Only the lines below between the one holding "03:00 pm EE" and the one holding "9C13B62D70DF", inclusive, are to be reproduced word for word; the pictures are to be left out.

(Transcribed page contents)

==*==

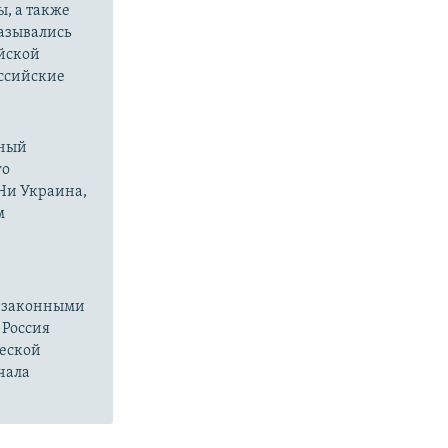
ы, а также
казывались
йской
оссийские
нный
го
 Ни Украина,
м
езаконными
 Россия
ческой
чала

==*==

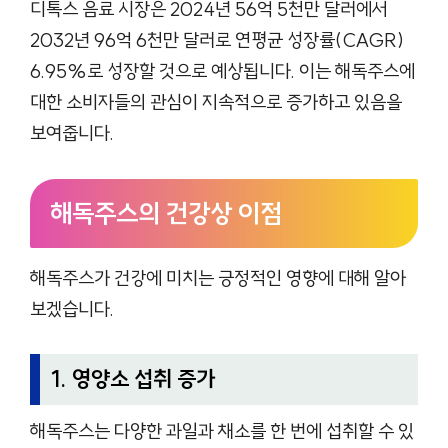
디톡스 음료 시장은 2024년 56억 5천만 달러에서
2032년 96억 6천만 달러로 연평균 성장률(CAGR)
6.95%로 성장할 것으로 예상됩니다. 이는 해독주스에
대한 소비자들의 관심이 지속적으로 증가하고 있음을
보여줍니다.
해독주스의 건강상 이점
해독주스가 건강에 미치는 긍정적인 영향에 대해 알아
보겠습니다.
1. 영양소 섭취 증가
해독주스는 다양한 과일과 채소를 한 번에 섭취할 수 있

==*==

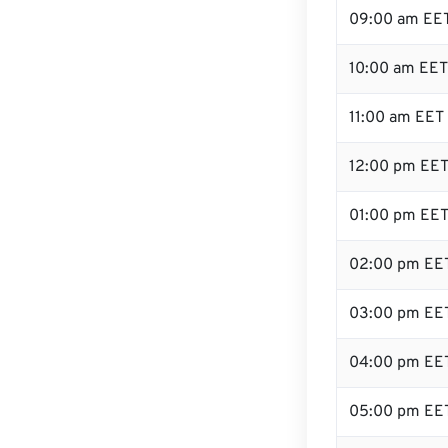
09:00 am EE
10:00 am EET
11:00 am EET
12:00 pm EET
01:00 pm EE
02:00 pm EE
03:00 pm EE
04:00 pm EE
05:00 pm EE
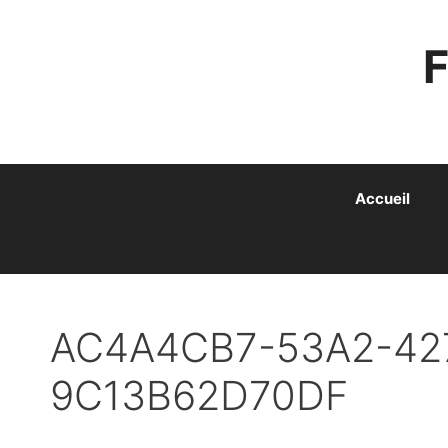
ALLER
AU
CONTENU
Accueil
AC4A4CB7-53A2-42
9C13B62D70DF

==*==

● **ANSWER BOX**
03:00 pm EE
04:00 pm EE
05:00 pm EE
ALLER
AU
CONTENU
Accueil
AC4A4CB7-53A2-42
9C13B62D70DF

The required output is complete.